The film explores what it means to dance in a landscape where some ancestors lived, while other lineages—particularly traces of Creek and Chickasaw Native American heritage—remain absent or unknowable. Working within McPherson's four-hour filming constraint and without predetermined storyboarding, I let the island's unique slate quarries, ocean, and forest formations guide the work's emergence.
The two other dancers embody imagined ancestral spirits emerging from rock and forest—speculative presences representing the mystery of who came before. The film includes contact improvisation-style collaborative camera work, with all three dancers trading the camera person-to-person during filming.

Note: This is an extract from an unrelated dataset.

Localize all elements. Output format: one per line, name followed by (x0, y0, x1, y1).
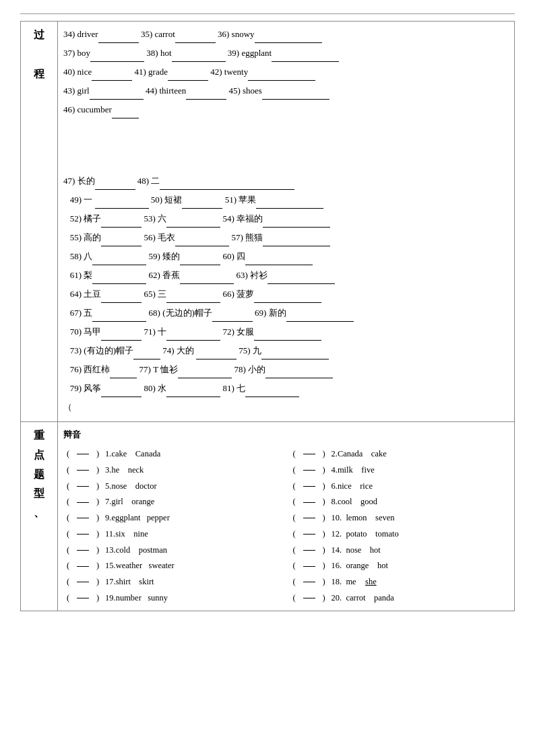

John O'Donohue's poetry and writing on belonging, land, and spirit became the work's structural and editorial centerpiece during post-production.
Research Questions
How might screendance function as speculative documentation when personal or ancestral histories are fragmented or inaccessible?
What does it mean to dance in landscapes of partial ancestral connection when genealogical research reveals both presence and profound absence?
How can screendance attend to landscape not as backdrop but as active collaborator, historical witness, and ancestral archive?
How might collaborative, improvisatory camera work explore witnessing, perspective, and kinesthetic empathy?
Methods & Approach
The work integrated genealogical research as pre-production inquiry with site-responsive movement improvisation, environmental listening practices, and somatic attunement to the island's slate quarries, ocean, and rock formations. The emergent choreographic process allowed landscape and bodies to co-create the work without predetermined storyboards. Contact improvisation principles informed collaborative camera work, with dancers trading the camera during filming. Post-production integrated John O'Donohue's texts on belonging, landscape, and spirit as structural and poetic framework.
Contribution
Ancestral Imprints contributes to screendance discourse by positioning landscape as active collaborator and embodiment as research methodology for investigating ancestry, belonging, and disconnection. By foregrounding speculative documentation—filming in a Scottish landscape connected to particular ancestral strands while acknowledging profound absences—the project offers a framework for artists engaging with diaspora, adoption, migration, disrupted lineages, or settler colonial inheritance.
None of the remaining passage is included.